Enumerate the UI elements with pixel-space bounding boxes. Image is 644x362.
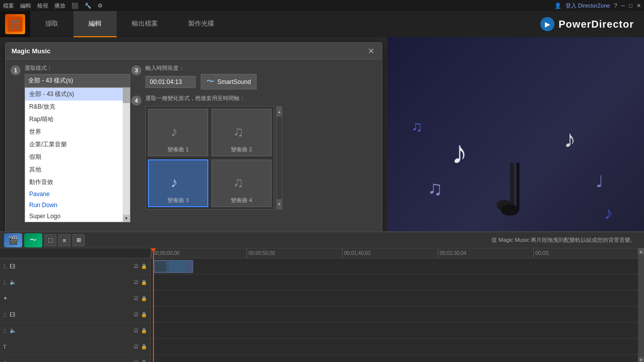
variation-scrollbar[interactable]: ▲ ▼ (276, 106, 282, 210)
tab-disc[interactable]: 製作光碟 (173, 11, 229, 37)
scroll-v-down[interactable]: ▼ (638, 357, 644, 362)
track-title-checkbox[interactable]: ☑ (132, 343, 139, 350)
track-label-effect1: ✦ ☑ 🔒 (0, 291, 150, 307)
menu-file[interactable]: 檔案 (3, 2, 14, 10)
dropdown-item-rnb[interactable]: R&B/放克 (25, 101, 130, 113)
dropdown-item-world[interactable]: 世界 (25, 126, 130, 138)
scroll-v-track[interactable] (638, 254, 644, 357)
variation-4-label: 變奏曲 4 (231, 197, 252, 204)
video-clip-1[interactable] (153, 260, 193, 273)
smartsound-label: SmartSound (217, 78, 251, 85)
dropdown-scrollbar[interactable]: ▼ (123, 88, 130, 222)
track-2-controls: ☑ 🔒 (132, 311, 147, 318)
track-row-effect2 (151, 355, 638, 362)
track-a1-checkbox[interactable]: ☑ (132, 279, 139, 286)
style-select-value: 全部 - 43 樣式(s) (28, 77, 73, 84)
track-a1-lock[interactable]: 🔒 (140, 279, 147, 286)
tl-btn-3[interactable]: ⊞ (72, 234, 85, 246)
ruler-placeholder (0, 248, 150, 258)
dialog-header: Magic Music ✕ (6, 43, 382, 59)
track-fx2-lock[interactable]: 🔒 (140, 359, 147, 363)
dropdown-item-corporate[interactable]: 企業/工業音樂 (25, 138, 130, 151)
track-1-num: 1. (3, 263, 8, 269)
svg-text:♩: ♩ (495, 150, 529, 230)
tab-capture[interactable]: 擷取 (30, 11, 73, 37)
track-title-lock[interactable]: 🔒 (140, 343, 147, 350)
variation-item-2[interactable]: ♫ 變奏曲 2 (211, 109, 272, 156)
dropdown-item-rap[interactable]: Rap/嘻哈 (25, 113, 130, 126)
dropdown-item-superlogo[interactable]: Super Logo (25, 211, 130, 222)
track-label-effect2: ✦ ☑ 🔒 (0, 355, 150, 362)
playhead[interactable] (153, 248, 154, 362)
variation-item-3[interactable]: ♪ 變奏曲 3 (148, 159, 208, 207)
style-select[interactable]: 全部 - 43 樣式(s) (25, 74, 130, 87)
step-3-controls: 00:01:04:13 〜 SmartSound (145, 74, 377, 89)
timeline-main: 1. 🎞 ☑ 🔒 1. 🔈 ☑ 🔒 ✦ ☑ (0, 248, 644, 362)
variation-scroll-down[interactable]: ▼ (277, 199, 282, 209)
track-a2-checkbox[interactable]: ☑ (132, 327, 139, 334)
timeline-vertical-scroll[interactable]: ▲ ▼ (638, 248, 644, 362)
svg-text:♪: ♪ (171, 124, 178, 139)
menu-play[interactable]: 播放 (54, 2, 65, 10)
playhead-triangle (151, 248, 156, 252)
svg-text:🎵: 🎵 (9, 19, 21, 30)
track-a1-icon: 🔈 (10, 279, 17, 286)
tl-btn-1[interactable]: ⬚ (44, 234, 56, 246)
toolbar-icon-settings[interactable]: ⚙ (98, 3, 103, 9)
svg-text:♪: ♪ (452, 134, 468, 170)
track-title-controls: ☑ 🔒 (132, 343, 147, 350)
dropdown-item-action[interactable]: 動作音效 (25, 176, 130, 189)
timeline-ruler: 00;00;00;00 00;00;50;00 00;01;40;02 00;0… (151, 248, 638, 258)
minimize-btn[interactable]: ─ (621, 3, 625, 9)
step-4-content: 選取一種變化形式，然後套用至時間軸： ♪ 變奏 (145, 95, 377, 210)
track-1-checkbox[interactable]: ☑ (132, 263, 139, 270)
track-fx1-checkbox[interactable]: ☑ (132, 295, 139, 302)
help-btn[interactable]: ? (614, 3, 617, 9)
track-label-title: T ☑ 🔒 (0, 339, 150, 355)
dropdown-item-other[interactable]: 其他 (25, 163, 130, 176)
track-row-audio2 (151, 323, 638, 339)
svg-text:♫: ♫ (233, 174, 244, 190)
variation-item-1[interactable]: ♪ 變奏曲 1 (148, 109, 208, 156)
tab-edit[interactable]: 編輯 (73, 11, 117, 37)
dropdown-item-rundown[interactable]: Run Down (25, 200, 130, 211)
top-toolbar: 檔案 編輯 檢視 播放 ⬛ 🔧 ⚙ 👤 登入 DirectorZone ? ─ … (0, 0, 644, 11)
track-fx2-checkbox[interactable]: ☑ (132, 359, 139, 363)
dialog-close-button[interactable]: ✕ (366, 46, 376, 56)
media-icon[interactable]: 🎬 (4, 233, 22, 247)
variation-scroll-up[interactable]: ▲ (277, 107, 282, 117)
track-fx2-controls: ☑ 🔒 (132, 359, 147, 363)
maximize-btn[interactable]: □ (629, 3, 632, 9)
ruler-mark-3: 00;02;30;04 (438, 248, 466, 258)
track-1-lock[interactable]: 🔒 (140, 263, 147, 270)
dropdown-item-pavane[interactable]: Pavane (25, 189, 130, 200)
variation-2-icon: ♫ (231, 119, 252, 144)
directorzone-link[interactable]: 登入 DirectorZone (566, 2, 610, 10)
close-btn[interactable]: ✕ (636, 3, 641, 9)
smartsound-button[interactable]: 〜 SmartSound (201, 74, 257, 89)
tl-btn-2[interactable]: ≡ (58, 234, 70, 246)
toolbar-icon-2[interactable]: 🔧 (85, 3, 92, 9)
track-2-checkbox[interactable]: ☑ (132, 311, 139, 318)
app-header: 🎵 擷取 編輯 輸出檔案 製作光碟 ▶ PowerDirector (0, 11, 644, 37)
scroll-down-arrow[interactable]: ▼ (123, 215, 130, 222)
track-label-audio1: 1. 🔈 ☑ 🔒 (0, 275, 150, 291)
dropdown-item-holiday[interactable]: 假期 (25, 151, 130, 163)
scroll-v-up[interactable]: ▲ (638, 248, 644, 254)
menu-view[interactable]: 檢視 (37, 2, 48, 10)
music-s-icon[interactable]: 〜 (24, 233, 42, 247)
smartsound-icon: 〜 (206, 76, 214, 87)
logo-icon: 🎵 (5, 14, 25, 34)
track-2-lock[interactable]: 🔒 (140, 311, 147, 318)
time-input[interactable]: 00:01:04:13 (145, 76, 196, 88)
clip-tail (169, 260, 187, 273)
tab-export[interactable]: 輸出檔案 (117, 11, 173, 37)
dropdown-item-all[interactable]: 全部 - 43 樣式(s) (25, 88, 130, 101)
variation-item-4[interactable]: ♫ 變奏曲 4 (211, 159, 272, 207)
track-a2-lock[interactable]: 🔒 (140, 327, 147, 334)
menu-edit[interactable]: 編輯 (20, 2, 31, 10)
step-3-label: 輸入時間長度： (145, 64, 377, 72)
track-fx1-lock[interactable]: 🔒 (140, 295, 147, 302)
track-a2-num: 2. (3, 328, 8, 334)
toolbar-icon-1[interactable]: ⬛ (71, 3, 78, 9)
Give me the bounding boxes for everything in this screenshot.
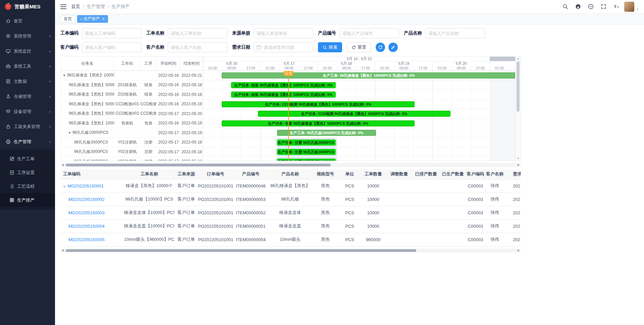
font-size-icon[interactable]: TT: [611, 2, 621, 11]
lock-icon: [6, 124, 11, 129]
sidebar-item-warehouse-management[interactable]: 仓储管理 ∨: [0, 89, 55, 104]
table-row[interactable]: MO202205150005 10mm吸头【960000】PCS 客户订单 PO…: [60, 233, 521, 246]
gantt-vertical-scroll-thumb[interactable]: [517, 61, 520, 112]
gantt-bar-work-order[interactable]: 生产工单: 96孔移液盒【黑色】10000PCS 完成比例: 0%: [222, 72, 515, 78]
topbar: 首页 / 生产管理 / 生产排产 ? TT ∨: [55, 0, 644, 13]
work-order-name-input[interactable]: [168, 28, 227, 38]
gantt-vertical-scrollbar[interactable]: ▲ ▼: [515, 57, 521, 161]
sidebar-item-production-work-order[interactable]: 生产工单: [0, 152, 55, 166]
fullscreen-icon[interactable]: [599, 2, 608, 11]
search-button[interactable]: 搜索: [318, 42, 342, 52]
scroll-up-icon[interactable]: ▲: [516, 57, 521, 61]
work-order-link[interactable]: MO202205150005: [68, 237, 105, 242]
col-adjusted-qty: 调整数量: [386, 169, 413, 179]
gantt-bar-task[interactable]: 生产任务: 组装 96孔移液盒【黑色】5000PCS 完成比例: 0%: [231, 92, 336, 98]
gantt-task-row[interactable]: ▼96孔移液盒【黑色】10000PCS 2022-05-16 2022-05-2…: [61, 71, 203, 80]
source-document-input[interactable]: [254, 28, 313, 38]
table-row[interactable]: MO202205150003 移液盒盒体【10000】PCS 客户订单 PO20…: [60, 206, 521, 219]
sidebar-item-process-flow[interactable]: 工艺流程: [0, 179, 55, 193]
avatar-chevron-down-icon[interactable]: ∨: [636, 7, 639, 12]
collapse-icon[interactable]: ▼: [68, 131, 71, 134]
gantt-task-row[interactable]: 96孔移液盒【黑色】5000PCS Z02组装机 组装 2022-05-16 2…: [61, 90, 203, 100]
gantt-bar-task[interactable]: 生产任务: 组装 96孔移液盒【黑色】5000PCS 完成比例: 0%: [231, 82, 336, 88]
work-order-link[interactable]: MO202205150002: [68, 197, 105, 202]
chevron-down-icon: ∨: [49, 110, 51, 113]
collapse-icon[interactable]: ▼: [63, 74, 66, 77]
customer-name-input[interactable]: [168, 42, 227, 52]
search-icon: [323, 45, 327, 50]
tab-production-scheduling[interactable]: ● 生产排产 ×: [77, 15, 108, 23]
tab-home[interactable]: 首页: [60, 15, 75, 23]
col-spec-model: 规格型号: [312, 169, 339, 179]
filter-customer-name: 客户名称: [146, 42, 227, 52]
gantt-bar-task-selected[interactable]: 生产任务: 注塑 96孔孔板3000PCS 完成比例: 0%: [277, 159, 336, 161]
sidebar-item-master-data[interactable]: 主数据 ∨: [0, 74, 55, 89]
sidebar-item-fixture-management[interactable]: 工装夹具管理 ∨: [0, 119, 55, 134]
sidebar-item-system-tools[interactable]: 系统工具 ∨: [0, 59, 55, 74]
gantt-task-row[interactable]: 96孔移液盒【黑色】5000PCS CCD检测#02 CCD检测 2022-05…: [61, 109, 203, 119]
scroll-left-icon[interactable]: ◀: [60, 249, 65, 253]
gantt-horizontal-scrollbar[interactable]: ◀ ▶: [60, 163, 521, 167]
reset-button[interactable]: 重置: [347, 42, 371, 52]
work-order-code-input[interactable]: [82, 28, 142, 38]
gantt-bar-task[interactable]: 生产任务: CCD检测 96孔移液盒【黑色】5000PCS 完成比例: 0%: [258, 111, 450, 117]
gantt-cell-task: ▼96孔孔板10000PCS: [61, 130, 114, 136]
topbar-actions: ? TT ∨: [560, 2, 639, 12]
breadcrumb-production-management[interactable]: 生产管理: [87, 4, 105, 10]
gantt-bar-task-selected[interactable]: 生产任务: 注塑 96孔孔板3000PCS 完成比例: 0%: [277, 140, 336, 146]
row-expand-icon[interactable]: ∨: [63, 184, 65, 188]
collapse-sidebar-icon[interactable]: [60, 4, 66, 9]
work-order-link[interactable]: MO202205150004: [68, 224, 105, 229]
work-order-link[interactable]: MO202205150001: [67, 183, 104, 188]
gantt-task-row[interactable]: 96孔移液盒【黑色】5000PCS CCD检测#01 CCD检测 2022-05…: [61, 100, 203, 109]
github-icon[interactable]: [573, 2, 583, 11]
refresh-button[interactable]: [376, 43, 385, 52]
scroll-left-icon[interactable]: ◀: [60, 163, 65, 167]
gantt-task-row[interactable]: 96孔孔板3000PCS Y02注塑机 注塑 2022-05-17 2022-0…: [61, 147, 203, 157]
gantt-bar-task-selected[interactable]: 生产任务: 注塑 96孔孔板3000PCS 完成比例: 0%: [277, 149, 336, 155]
gantt-timeline: 5月 16 - 5月 22 5月 16 5月 17 5月 18 5月 19 5月…: [203, 57, 515, 161]
demand-date-input[interactable]: [254, 42, 313, 52]
scroll-down-icon[interactable]: ▼: [516, 157, 521, 161]
breadcrumb-production-scheduling[interactable]: 生产排产: [112, 4, 130, 10]
gantt-column-start: 开始时间: [156, 57, 180, 70]
product-name-input[interactable]: [425, 28, 485, 38]
gantt-task-row[interactable]: ▼96孔孔板10000PCS 2022-05-17 2022-05-19: [61, 128, 203, 138]
gantt-task-row[interactable]: 96孔移液盒【黑色】5000PCS Z01组装机 组装 2022-05-16 2…: [61, 80, 203, 90]
sidebar-item-process-settings[interactable]: 工序设置: [0, 166, 55, 179]
table-row[interactable]: MO202205150004 移液盒盒盖【10000】PCS 客户订单 PO20…: [60, 219, 521, 233]
sidebar-item-system-management[interactable]: 系统管理 ∨: [0, 29, 55, 44]
breadcrumb-home[interactable]: 首页: [71, 4, 80, 10]
product-code-input[interactable]: [339, 28, 399, 38]
sidebar-item-equipment-management[interactable]: 设备管理 ∨: [0, 104, 55, 119]
customer-code-input[interactable]: [82, 42, 142, 52]
orders-horizontal-scrollbar[interactable]: ◀ ▶: [60, 249, 521, 253]
user-avatar[interactable]: [624, 2, 634, 12]
gantt-task-grid: 任务名 工作站 工序 开始时间 结束时间 ▼96孔移液盒【黑色】10000PCS…: [61, 57, 203, 161]
chevron-down-icon: ∨: [49, 95, 51, 98]
gantt-task-row[interactable]: 96孔移液盒【黑色】10000PCS 包装机 包装 2022-05-16 202…: [61, 119, 203, 128]
orders-horizontal-scroll-thumb[interactable]: [66, 249, 416, 252]
scroll-right-icon[interactable]: ▶: [516, 163, 521, 167]
col-order-qty: 工单数量: [361, 169, 386, 179]
tab-close-icon[interactable]: ×: [102, 17, 105, 21]
sidebar-item-home[interactable]: 首页: [0, 13, 55, 29]
sidebar-item-production-scheduling[interactable]: 生产排产: [0, 193, 55, 207]
gantt-bar-task[interactable]: 生产任务: CCD检测 96孔移液盒【黑色】5000PCS 完成比例: 0%: [222, 101, 415, 107]
gantt-task-row[interactable]: 96孔孔板3000PCS Y03注塑机 注塑 2022-05-17 2022-0…: [61, 157, 203, 161]
edit-button[interactable]: [388, 43, 398, 52]
gantt-horizontal-scroll-thumb[interactable]: [66, 164, 331, 166]
scroll-right-icon[interactable]: ▶: [516, 249, 521, 253]
gantt-bar-task[interactable]: 生产任务: 包装 96孔移液盒【黑色】10000PCS 完成比例: 0%: [222, 120, 415, 126]
sidebar-item-production-management[interactable]: 生产管理 ∧: [0, 134, 55, 149]
sidebar-item-system-monitor[interactable]: 系统监控 ∨: [0, 44, 55, 59]
gantt-bar-work-order[interactable]: 生产工单: 96孔孔板10000PCS 完成比例: 0%: [277, 130, 376, 136]
gantt-task-row[interactable]: 96孔孔板3000PCS Y01注塑机 注塑 2022-05-17 2022-0…: [61, 138, 203, 148]
col-order-number: 订单编号: [198, 169, 233, 179]
target-icon: [6, 139, 11, 144]
work-order-link[interactable]: MO202205150003: [68, 210, 105, 215]
table-row[interactable]: ∨MO202205150001 移液盒【黑色】10000个 客户订单 PO202…: [60, 179, 521, 193]
search-icon[interactable]: [560, 2, 570, 11]
help-icon[interactable]: ?: [586, 2, 595, 11]
table-row[interactable]: MO202205150002 96孔孔板【10000】PCS 客户订单 PO20…: [60, 193, 521, 206]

═══

-- WHAT THE EXERCISE ASKS --
Identify the lines in the entries above that contain "link", then copy them out.

-- ANSWER TO THE PROBLEM --
directorzone-link[interactable]: 登入 DirectorZone (566, 2, 610, 10)
work-order-link[interactable]: MO202205150005: [68, 237, 105, 242]
work-order-link[interactable]: MO202205150002: [68, 197, 105, 202]
work-order-link[interactable]: MO202205150004: [68, 224, 105, 229]
work-order-link[interactable]: MO202205150001: [67, 183, 104, 188]
work-order-link[interactable]: MO202205150003: [68, 210, 105, 215]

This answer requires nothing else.